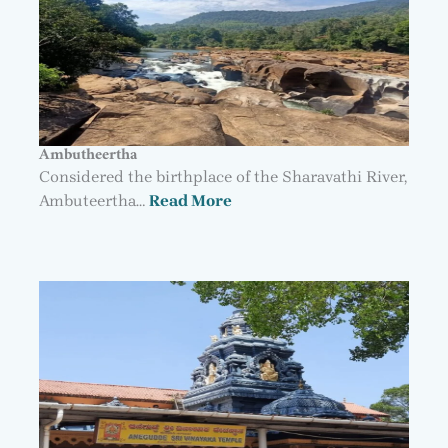
Ambutheertha
Considered the birthplace of the Sharavathi River,
Ambuteertha…
Read More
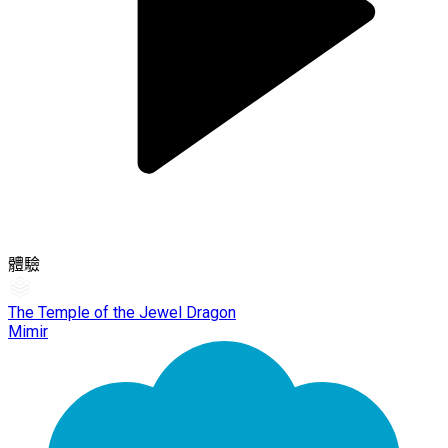
體驗
The Temple of the Jewel Dragon
Mimir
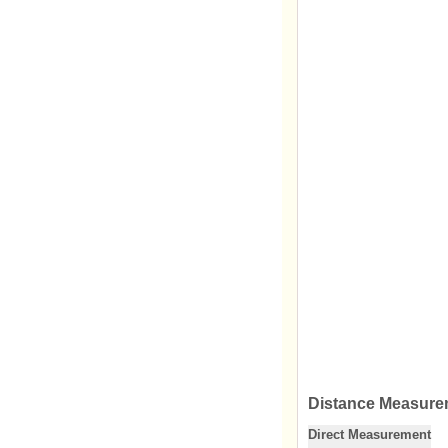
Distance Measure
Direct Measurement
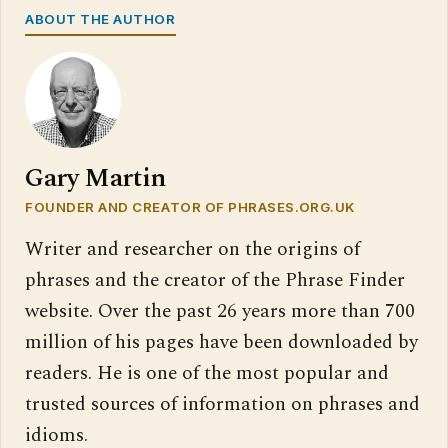
ABOUT THE AUTHOR
Gary Martin
FOUNDER AND CREATOR OF PHRASES.ORG.UK
Writer and researcher on the origins of
phrases and the creator of the Phrase Finder
website. Over the past 26 years more than 700
million of his pages have been downloaded by
readers. He is one of the most popular and
trusted sources of information on phrases and
idioms.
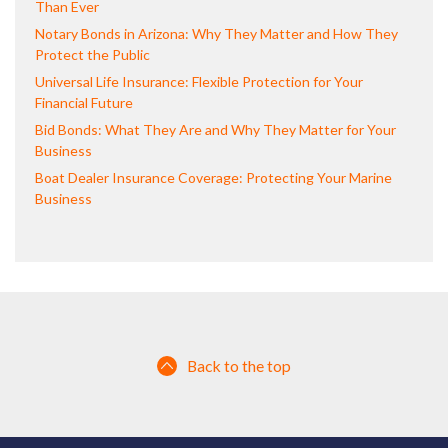
Than Ever
Notary Bonds in Arizona: Why They Matter and How They
Protect the Public
Universal Life Insurance: Flexible Protection for Your
Financial Future
Bid Bonds: What They Are and Why They Matter for Your
Business
Boat Dealer Insurance Coverage: Protecting Your Marine
Business
Back to the top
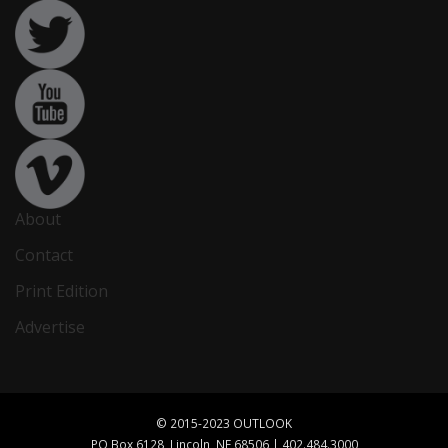
About
Contact
Print Edition
Advertise
© 2015-2023 OUTLOOK
PO Box 6128, Lincoln, NE 68506 | 402.484.3000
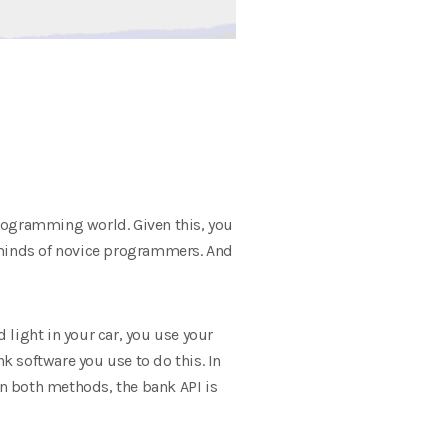
programming world. Given this, you
e minds of novice programmers. And
light in your car, you use your
 software you use to do this. In
In both methods, the bank API is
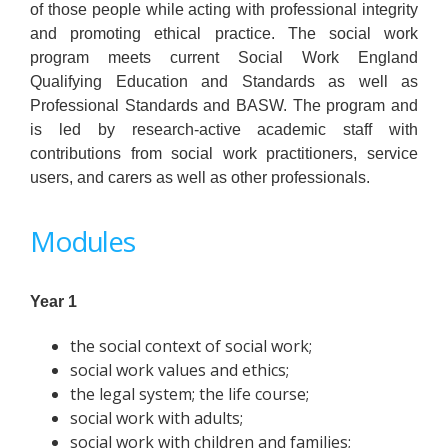
of those people while acting with professional integrity
and promoting ethical practice. The social work
program meets current Social Work England
Qualifying Education and Standards as well as
Professional Standards and BASW. The program and
is led by research-active academic staff with
contributions from social work practitioners, service
users, and carers as well as other professionals.
Modules
Year 1
the social context of social work;
social work values and ethics;
the legal system; the life course;
social work with adults;
social work with children and families;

----

ABOUT THIS EXERCISE: Among the lines of the listing above, tally the ones holding the string "Insurance" and give that count alone.

ANSWER SECTION: 2